------ Data supplied ------

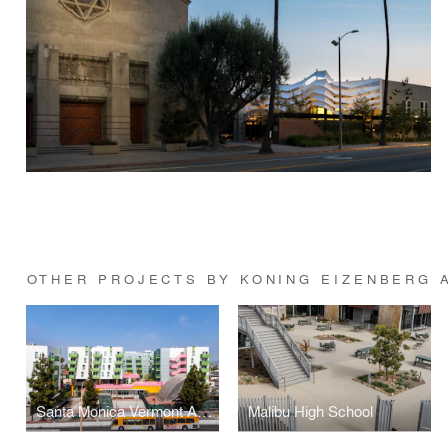
OTHER PROJECTS BY KONING EIZENBERG 
Santa Monica Vermont Apartments
Malibu High School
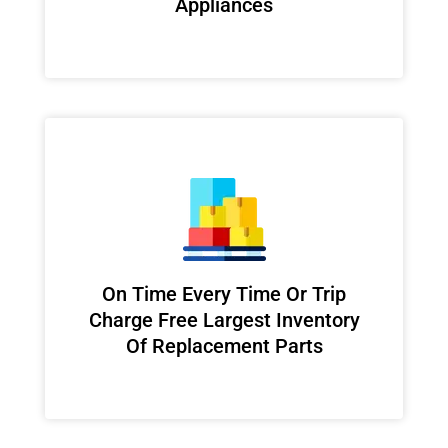
Appliances
On Time Every Time Or Trip
Charge Free Largest Inventory
Of Replacement Parts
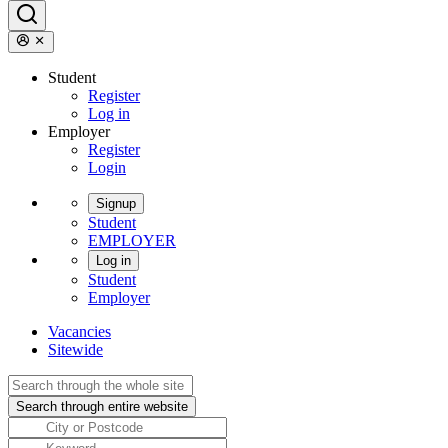
Student
Register
Log in
Employer
Register
Login
Signup
Student
EMPLOYER
Log in
Student
Employer
Vacancies
Sitewide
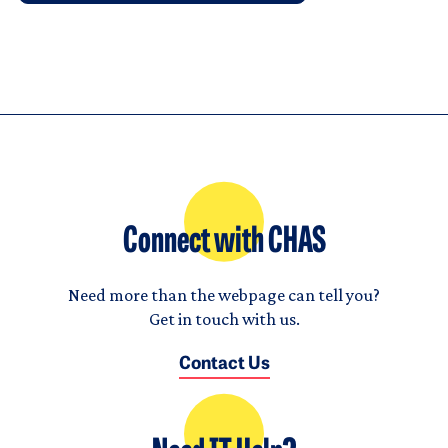
Connect with CHAS
Need more than the webpage can tell you?
Get in touch with us.
Contact Us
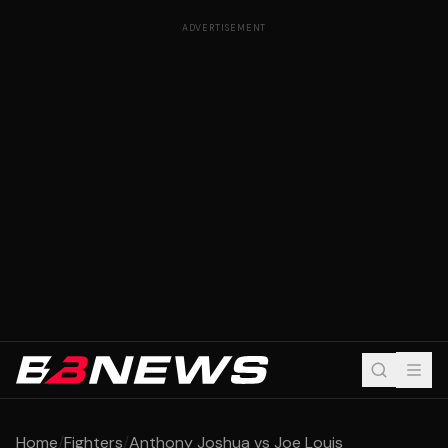
ADVERTISEMENT
Home
/
Fighters
/
Anthony Joshua vs Joe Louis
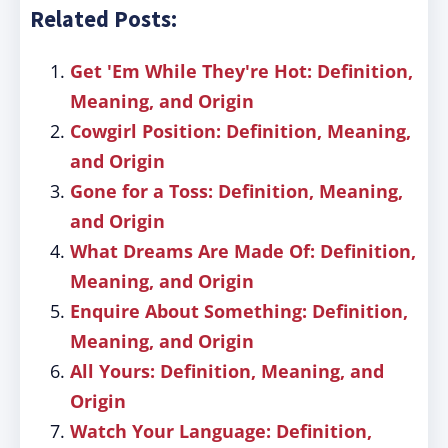
Related Posts:
Get 'Em While They're Hot: Definition,
Meaning, and Origin
Cowgirl Position: Definition, Meaning,
and Origin
Gone for a Toss: Definition, Meaning,
and Origin
What Dreams Are Made Of: Definition,
Meaning, and Origin
Enquire About Something: Definition,
Meaning, and Origin
All Yours: Definition, Meaning, and
Origin
Watch Your Language: Definition,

------

- Task
Write the listing out exactly, word for word, but omit the pictures.

- Solved problem
OTHER PROJECTS BY KONING EIZENBERG 
Santa Monica Vermont Apartments
Malibu High School
Appliances
On Time Every Time Or Trip
Charge Free Largest Inventory
Of Replacement Parts
Student
Register
Log in
Employer
Register
Login
Signup
Student
EMPLOYER
Log in
Student
Employer
Vacancies
Sitewide
Connect with CHAS
Need more than the webpage can tell you?
Get in touch with us.
Contact Us
ADVERTISEMENT
Home
/
Fighters
/
Anthony Joshua vs Joe Louis
Related Posts:
Get 'Em While They're Hot: Definition,
Meaning, and Origin
Cowgirl Position: Definition, Meaning,
and Origin
Gone for a Toss: Definition, Meaning,
and Origin
What Dreams Are Made Of: Definition,
Meaning, and Origin
Enquire About Something: Definition,
Meaning, and Origin
All Yours: Definition, Meaning, and
Origin
Watch Your Language: Definition,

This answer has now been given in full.